(Page-level text extractions)
# # #

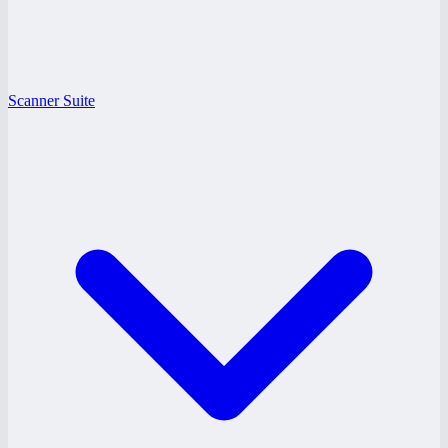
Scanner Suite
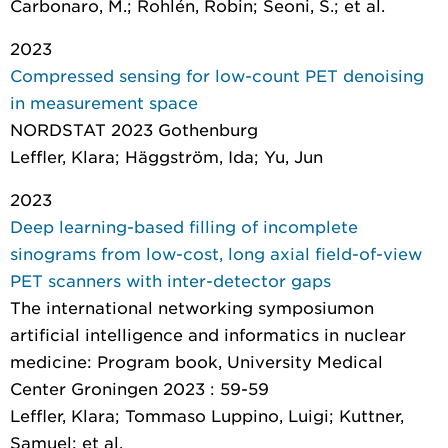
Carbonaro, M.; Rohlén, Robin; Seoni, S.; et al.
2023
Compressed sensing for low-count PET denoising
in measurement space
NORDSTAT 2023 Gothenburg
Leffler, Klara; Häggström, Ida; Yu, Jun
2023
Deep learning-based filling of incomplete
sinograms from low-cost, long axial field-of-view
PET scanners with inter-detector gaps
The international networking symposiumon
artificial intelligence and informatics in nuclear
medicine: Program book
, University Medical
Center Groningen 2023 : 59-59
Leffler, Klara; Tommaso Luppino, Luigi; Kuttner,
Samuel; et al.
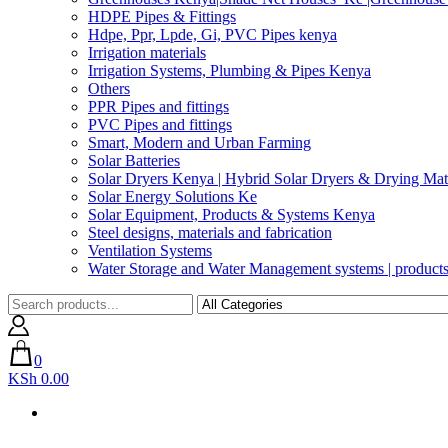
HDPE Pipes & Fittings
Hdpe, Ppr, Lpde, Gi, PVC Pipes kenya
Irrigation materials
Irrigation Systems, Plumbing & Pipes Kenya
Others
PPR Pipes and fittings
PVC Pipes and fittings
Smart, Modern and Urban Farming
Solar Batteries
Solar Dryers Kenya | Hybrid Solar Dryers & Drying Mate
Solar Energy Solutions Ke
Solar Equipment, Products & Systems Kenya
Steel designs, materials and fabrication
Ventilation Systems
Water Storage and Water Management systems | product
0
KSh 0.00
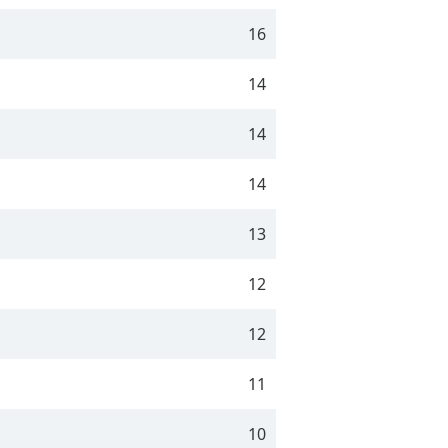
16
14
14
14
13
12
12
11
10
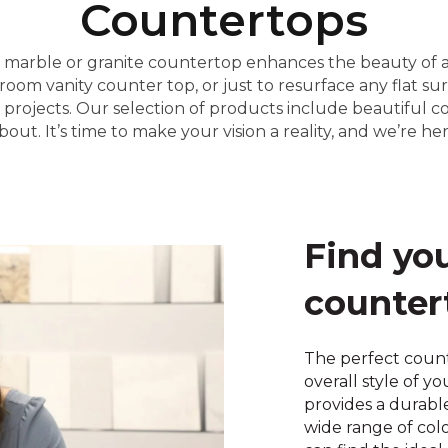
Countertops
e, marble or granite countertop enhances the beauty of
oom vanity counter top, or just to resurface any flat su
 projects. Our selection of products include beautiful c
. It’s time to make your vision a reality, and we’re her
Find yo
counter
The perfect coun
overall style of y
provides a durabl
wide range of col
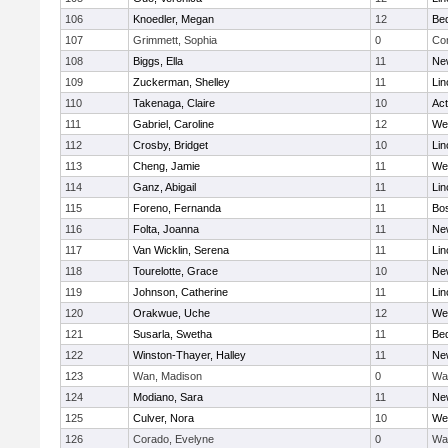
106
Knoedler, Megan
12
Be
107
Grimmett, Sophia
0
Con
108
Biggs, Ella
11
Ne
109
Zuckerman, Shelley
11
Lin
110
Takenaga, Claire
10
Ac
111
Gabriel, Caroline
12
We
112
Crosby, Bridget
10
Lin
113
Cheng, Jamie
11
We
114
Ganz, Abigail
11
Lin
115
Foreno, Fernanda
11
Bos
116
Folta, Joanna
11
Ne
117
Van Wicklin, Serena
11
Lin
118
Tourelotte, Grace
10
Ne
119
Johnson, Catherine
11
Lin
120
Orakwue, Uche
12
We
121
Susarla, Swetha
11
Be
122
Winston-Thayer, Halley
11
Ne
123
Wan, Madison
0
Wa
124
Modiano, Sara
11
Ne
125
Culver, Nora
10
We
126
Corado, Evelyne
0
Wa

# # #

### WORK TASK:
Word for word, give again the lines from the first entry to the line with "HDPE Pipes & Fittings", inclusive. Exclude the pictures.

### RESULT:
Scanner Suite
Carbonaro, M.; Rohlén, Robin; Seoni, S.; et al.
2023
Compressed sensing for low-count PET denoising
in measurement space
NORDSTAT 2023 Gothenburg
Leffler, Klara; Häggström, Ida; Yu, Jun
2023
Deep learning-based filling of incomplete
sinograms from low-cost, long axial field-of-view
PET scanners with inter-detector gaps
The international networking symposiumon
artificial intelligence and informatics in nuclear
medicine: Program book
, University Medical
Center Groningen 2023 : 59-59
Leffler, Klara; Tommaso Luppino, Luigi; Kuttner,
Samuel; et al.
HDPE Pipes & Fittings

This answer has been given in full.